======== Records supplied

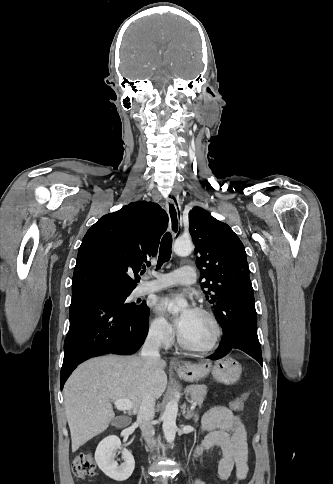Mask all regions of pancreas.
I'll return each mask as SVG.
<instances>
[{
	"instance_id": "obj_1",
	"label": "pancreas",
	"mask_w": 333,
	"mask_h": 484,
	"mask_svg": "<svg viewBox=\"0 0 333 484\" xmlns=\"http://www.w3.org/2000/svg\"><path fill=\"white\" fill-rule=\"evenodd\" d=\"M186 392L190 394L191 400L201 405L204 401V398L207 394V386L206 385H192L186 388Z\"/></svg>"
}]
</instances>
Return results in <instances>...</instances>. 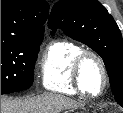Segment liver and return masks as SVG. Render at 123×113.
<instances>
[{
	"label": "liver",
	"instance_id": "obj_1",
	"mask_svg": "<svg viewBox=\"0 0 123 113\" xmlns=\"http://www.w3.org/2000/svg\"><path fill=\"white\" fill-rule=\"evenodd\" d=\"M75 103L60 95H40L22 99L1 97V113H59Z\"/></svg>",
	"mask_w": 123,
	"mask_h": 113
}]
</instances>
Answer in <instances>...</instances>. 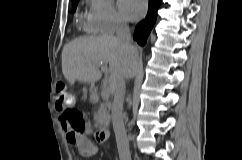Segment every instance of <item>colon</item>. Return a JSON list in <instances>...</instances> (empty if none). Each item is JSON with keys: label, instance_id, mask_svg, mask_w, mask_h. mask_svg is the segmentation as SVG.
Here are the masks:
<instances>
[{"label": "colon", "instance_id": "5ec220e1", "mask_svg": "<svg viewBox=\"0 0 242 160\" xmlns=\"http://www.w3.org/2000/svg\"><path fill=\"white\" fill-rule=\"evenodd\" d=\"M72 94L64 82L56 85L55 106L61 112V118L68 123L71 131L80 133L84 130L86 120L82 112L71 107ZM96 149L92 152L94 154Z\"/></svg>", "mask_w": 242, "mask_h": 160}]
</instances>
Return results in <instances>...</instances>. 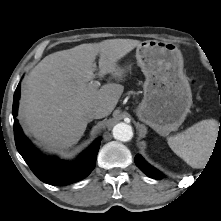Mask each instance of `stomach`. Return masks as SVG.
<instances>
[{"label": "stomach", "mask_w": 221, "mask_h": 221, "mask_svg": "<svg viewBox=\"0 0 221 221\" xmlns=\"http://www.w3.org/2000/svg\"><path fill=\"white\" fill-rule=\"evenodd\" d=\"M136 59L146 78L136 115L160 135H167L179 128L192 105L182 53L173 43L148 40L137 47ZM119 70L116 77L125 72L123 68Z\"/></svg>", "instance_id": "1"}]
</instances>
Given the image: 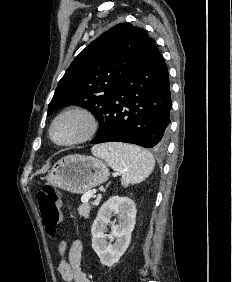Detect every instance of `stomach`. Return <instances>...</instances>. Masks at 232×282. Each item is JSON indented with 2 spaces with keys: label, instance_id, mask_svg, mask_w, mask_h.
Here are the masks:
<instances>
[{
  "label": "stomach",
  "instance_id": "0dacf381",
  "mask_svg": "<svg viewBox=\"0 0 232 282\" xmlns=\"http://www.w3.org/2000/svg\"><path fill=\"white\" fill-rule=\"evenodd\" d=\"M107 165L92 156L68 155L57 161L46 176L47 184L82 194L107 181Z\"/></svg>",
  "mask_w": 232,
  "mask_h": 282
}]
</instances>
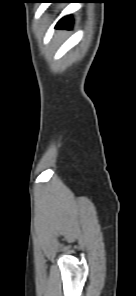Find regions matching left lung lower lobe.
Instances as JSON below:
<instances>
[{"mask_svg": "<svg viewBox=\"0 0 136 296\" xmlns=\"http://www.w3.org/2000/svg\"><path fill=\"white\" fill-rule=\"evenodd\" d=\"M73 2L72 0H56L54 1V3H71ZM72 24H73V20L71 15L63 17L62 19H60L58 21V23L56 24L57 29H71L72 28Z\"/></svg>", "mask_w": 136, "mask_h": 296, "instance_id": "0a47b994", "label": "left lung lower lobe"}]
</instances>
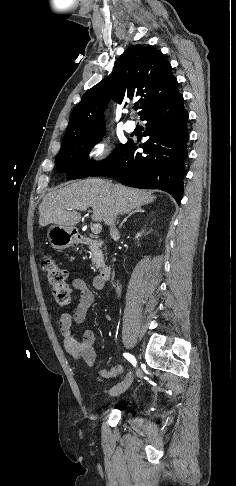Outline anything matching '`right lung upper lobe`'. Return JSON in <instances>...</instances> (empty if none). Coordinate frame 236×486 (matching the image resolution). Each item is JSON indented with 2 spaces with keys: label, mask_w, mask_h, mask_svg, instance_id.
Instances as JSON below:
<instances>
[{
  "label": "right lung upper lobe",
  "mask_w": 236,
  "mask_h": 486,
  "mask_svg": "<svg viewBox=\"0 0 236 486\" xmlns=\"http://www.w3.org/2000/svg\"><path fill=\"white\" fill-rule=\"evenodd\" d=\"M172 67L152 46L128 47L115 62L112 75L85 92L70 115L63 144L104 128V111L111 96L121 103L139 96V115L149 106L178 94Z\"/></svg>",
  "instance_id": "obj_1"
}]
</instances>
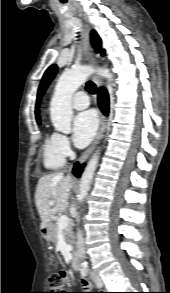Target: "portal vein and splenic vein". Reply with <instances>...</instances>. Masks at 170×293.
I'll list each match as a JSON object with an SVG mask.
<instances>
[{"instance_id": "obj_1", "label": "portal vein and splenic vein", "mask_w": 170, "mask_h": 293, "mask_svg": "<svg viewBox=\"0 0 170 293\" xmlns=\"http://www.w3.org/2000/svg\"><path fill=\"white\" fill-rule=\"evenodd\" d=\"M53 204H54L53 201L49 202V205H53ZM68 224H69V218L66 215H63L58 219L59 230H63L65 227L68 226Z\"/></svg>"}]
</instances>
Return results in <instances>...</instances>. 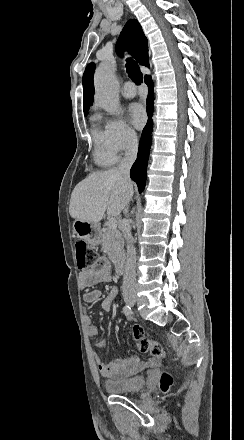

================

- [Required work]: Print the lines from the one that contains "Masks at 170×293." through the last line of the data, exactly and in full, and no other lines. Pictures are not part of the copy.

- [Expected answer]:
Target: "portal vein and splenic vein". Reply with <instances>...</instances>. Masks at 170×293.
I'll list each match as a JSON object with an SVG mask.
<instances>
[{"instance_id": "obj_1", "label": "portal vein and splenic vein", "mask_w": 170, "mask_h": 293, "mask_svg": "<svg viewBox=\"0 0 170 293\" xmlns=\"http://www.w3.org/2000/svg\"><path fill=\"white\" fill-rule=\"evenodd\" d=\"M53 204H54L53 201L49 202V205H53ZM68 224H69V218L66 215H63L58 219L59 230H63L65 227L68 226Z\"/></svg>"}]
</instances>
Return results in <instances>...</instances>. 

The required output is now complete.